There was no immediate confirmation of the evacuation from the Russian side, which on Wednesday issued a new ultimatum to the Ukrainian defenders to surrender. The Ukrainians ignored previous requests to leave the sprawling steelworks maze of tunnels and bunkers.

The Russian Defense Ministry said those who surrendered would be allowed to live and receive medical treatment.

The capture of Mariupol has strategic and symbolic value for both sides. The scale of the suffering there has made it a focal point of the war for many outside Ukraine, and Russia’s difficulty in capturing it permanently is a prime example of how a force Ukrainian sub-army thwarted troops from Moscow.

The fall of Mariupol would also deprive Ukraine of a vital port, complete a land bridge between Russia and the Crimean peninsula that Moscow seized from Ukraine in 2014, and also free up Russian troops to move elsewhere in the Donbass. .

A few thousand Ukrainian soldiers, according to the Russians’ estimate, remained entrenched in the steelworks.

The deputy commander of the Azov regiment, which was among the troops remaining in Mariupol, said the Russian army dropped heavy bombs on the steel plant and hit an “improvised” hospital.

Serhiy Taruta, the former governor of the Donetsk region and a native of Mariupol, also reported the shelling of the hospital, where he said 300 people, including wounded soldiers and civilians with children, were housed.

Both sides described intensified assaults along a broad eastern front that began on Monday as a new phase in the war.

Ukrainian President Volodymyr Zelenskyy said the Russian military was throwing everything it had into the battle, with most of its combat-ready forces now concentrated in Ukraine and just across the Russian border.

“They pushed almost everyone and everything capable of fighting us against Ukraine,” he said in his nightly video address to the nation.

Despite claims that they only strike military sites, the Russians continue to target residential areas and kill civilians, he said.

“The Russian army in this war will forever go down in world history as the most barbaric and inhumane army in the world,” Zelenskyy said.

He also said the Kremlin did not respond to a proposal to exchange Viktor Medvedchuk, the imprisoned leader of a pro-Russian party, for Mariupol defenders.

A few weeks ago, after Russia’s failed attempt to take kyiv, the Kremlin said its main objective was the capture of the predominantly Russian-speaking Donbass, where Moscow-backed separatists have been fighting Ukrainian forces for eight years.

Military experts said the Russians’ objective was to encircle Ukrainian troops from the north, south and east.
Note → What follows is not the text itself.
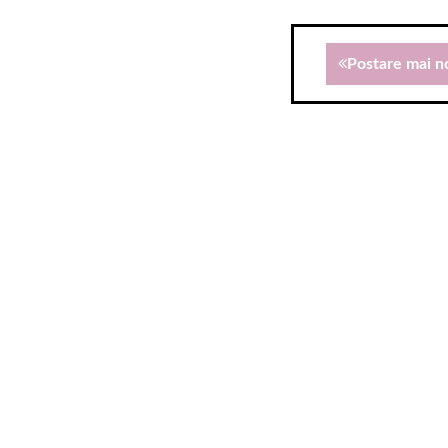
Postare mai n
Moscow has sent thousands more troops to southern and eastern Ukraine in recent days, including foreign fighters, according to Western officials.
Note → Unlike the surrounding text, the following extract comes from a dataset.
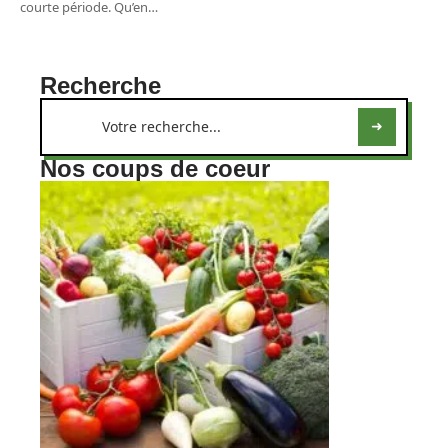
courte période. Qu’en
…
Recherche
Nos coups de coeur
Eyewitness accounts and reports from officials gave an overview of the extent of the Russian advance. But independent reporting in parts of Donbass held by Russian forces and separatists is very limited, making it difficult to know what is happening in many places on the ground.

Western countries, meanwhile, are increasing their donations of military supplies to Kyiv.

US President Joe Biden is expected to announce a new weapons package in the coming days that will include additional artillery and ammunition, according to a US official, who was not authorized to comment publicly and spoke under cover of ‘anonymity.

Canada and the Netherlands also planned to send more heavy weapons, their prime ministers said.


Associated Press journalists Mstyslav Chernov and Felipe Dana in Kharkiv, Ukraine; Yesica Fisch in Kramatorsk, Ukraine; and Robert Burns and Aamer Madhani in Washington contributed to this report, as did other AP staff around the world.